Weight gain and eating behaviour are complex multifactorial issues and not just a simple case of eat less, move more. Some people find it easy to lose weight, while others battle to lose weight and keep it off.

We began our human journey millions of years ago and many of us have clung onto our those ancient 'thrifty genes' that mutated in order to protect the species from burning too much fuel until the next available meal was gathered. Genes also mutated so that humans could be protected and insulated from freezing temperatures. City folk certainly don't have to burn a huge number of calories pulling up to the 'drive-thru' window, nor by opening a bag of ready-prepped salad and a perfectly roasted chicken. Our food environment is constantly reminding us of how simple it is to eat.

Understanding the interaction between our genes, brain control and food environment is at the centre of this conflict, and weight gain or weight loss is not simply a matter of 'willpower'.

And yet, some people remain lean no matter what they eat and some battle the bulge constantly, even when they are not bingeing.

Our brains are wired to defend body weight. We can consciously control our choice about which diet to follow and ensure we get regular exercise, but our brains apply a subconscious strategy that is designed to defend our bodyweight as a survival and defence mechanism. The brain establishes a set point and that is what it sticks to.

Many of us have noticed that by going on a restricted diet, we lose weight, and after a nasty bout of stomach flu, the weight literally drops off. And then, little by little, over a period of 4- 24 months, that weight just creeps back up again.

This phenomenon was observed in rat studies back in the 1940's. Lab rats were left with a sufficient supply of food in their cages that kept the rats growing at a certain rate. When the rats were placed on a restricted diet, unsurprisingly, they lost weight. Once the amount of food was increased back to the pre-diet amount, the rats quickly returned to their original pre-diet weight.

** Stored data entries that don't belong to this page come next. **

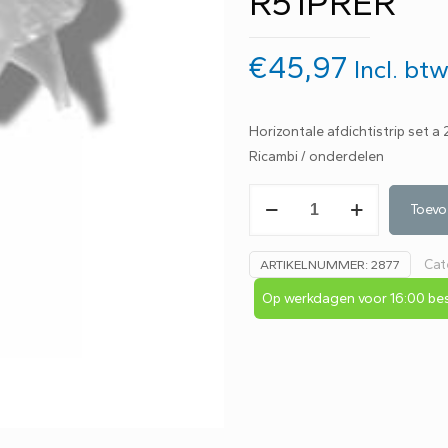
R51PRER
€
45,97
Incl. bt
Horizontale afdichtistrip set a 2
Ricambi / onderdelen
Novellini
Toevo
prestige
2R
Cat
ARTIKELNUMMER:
2877
siliconen
lekstrip
Op werkdagen voor 16:00 bes
set
a
2
stuks
1/4
rond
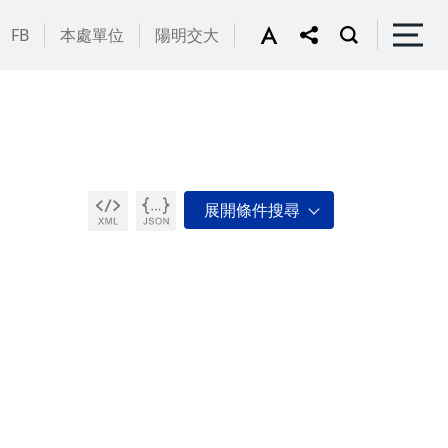
FB
本處單位
陽明交大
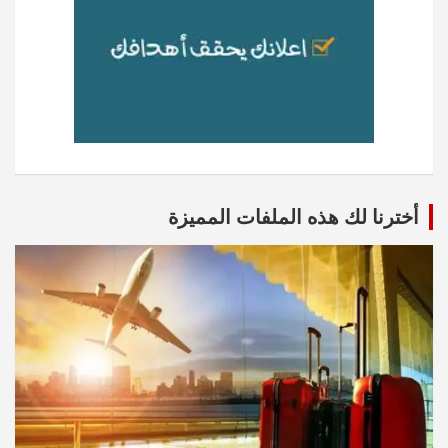
أخترنا لك هذه الملفات المميزة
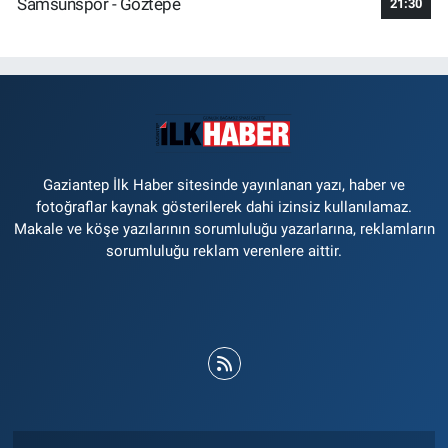
Samsunspor - Göztepe
21:30
Gaziantep İlk Haber sitesinde yayınlanan yazı, haber ve
fotoğraflar kaynak gösterilerek dahi izinsiz kullanılamaz.
Makale ve köşe yazılarının sorumluluğu yazarlarına, reklamların
sorumluluğu reklam verenlere aittir.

The rats were then fed a diet that consisted of primarily of 'junk' food that was high in sugar and fat. The rats, got fat.

When their diet was altered back to the normal pre-binge, they lost the weight they had gained and went back to the weight they had started with before the highly palatable diet.

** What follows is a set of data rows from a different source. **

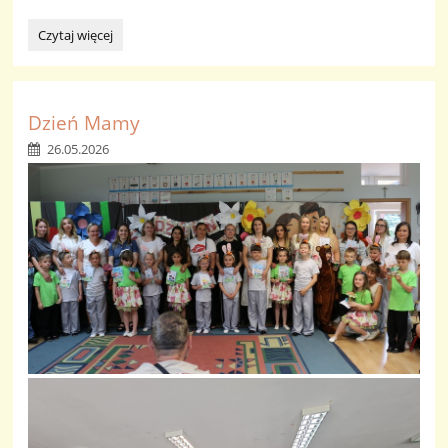
Laurka
Czytaj więcej
dla
Mamy:
Dzień Mamy
26.05.2026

Humans tend to have a similar response.

Many people are emerging from the festive holiday season in January to discover that those clothes have not shrunk in the wash. Weight gain from over-eating and drinking the wrong foods produced the same results as the rat studies. Most people tend to lose that unwanted weight once their regular eating and exercise routine is back in place and just don't 'feel' that hungry.

What about those individuals who find that that 'holiday' weight does not shift so easily?

Lets get back to the brain. The brain releases hormones and other chemical messengers and we are not all the same neatly packaged clones.

Genetic differences also set us apart and 'one size' does not 'fit all'.

Some people have extremely efficient storage genes (back to the hunter-gatherer survival era) and this excess 'holiday' weight does not shrink back as expected but sticks around stubbornly gaining momentum as the years and celebrations go by.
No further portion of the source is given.